Stored data entries:

========================

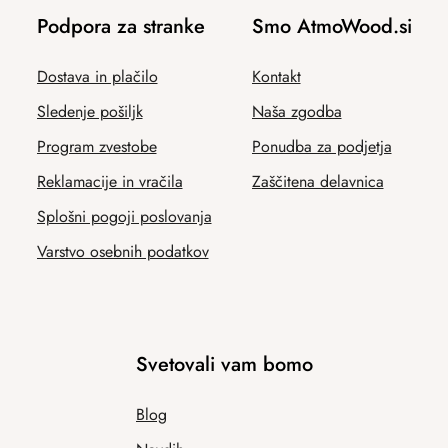
Podpora za stranke
Smo AtmoWood.si
Dostava in plačilo
Kontakt
Sledenje pošiljk
Naša zgodba
Program zvestobe
Ponudba za podjetja
Reklamacije in vračila
Zaščitena delavnica
Splošni pogoji poslovanja
Varstvo osebnih podatkov
Svetovali vam bomo
Blog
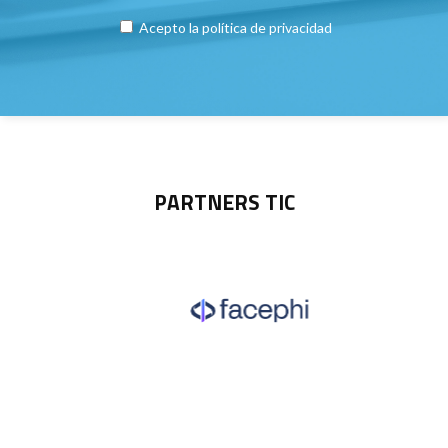
Acepto la
política de privacidad
PARTNERS TIC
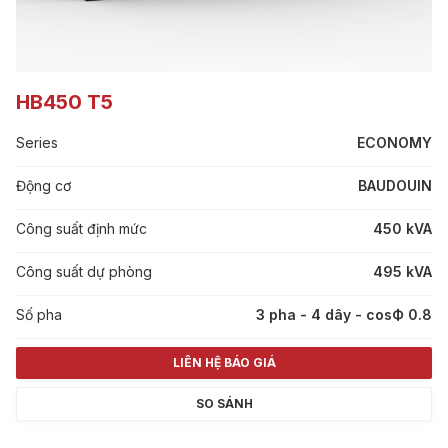
HB450 T5
Series
ECONOMY
Động cơ
BAUDOUIN
Công suất định mức
450 kVA
Công suất dự phòng
495 kVA
Số pha
3 pha - 4 dây - cosФ 0.8
LIÊN HỆ BÁO GIÁ
SO SÁNH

========================

Instructions to follow -
Find the string "suất" in the records, then copy each line where it occurs.

The completed task -
Công suất định mức
Công suất dự phòng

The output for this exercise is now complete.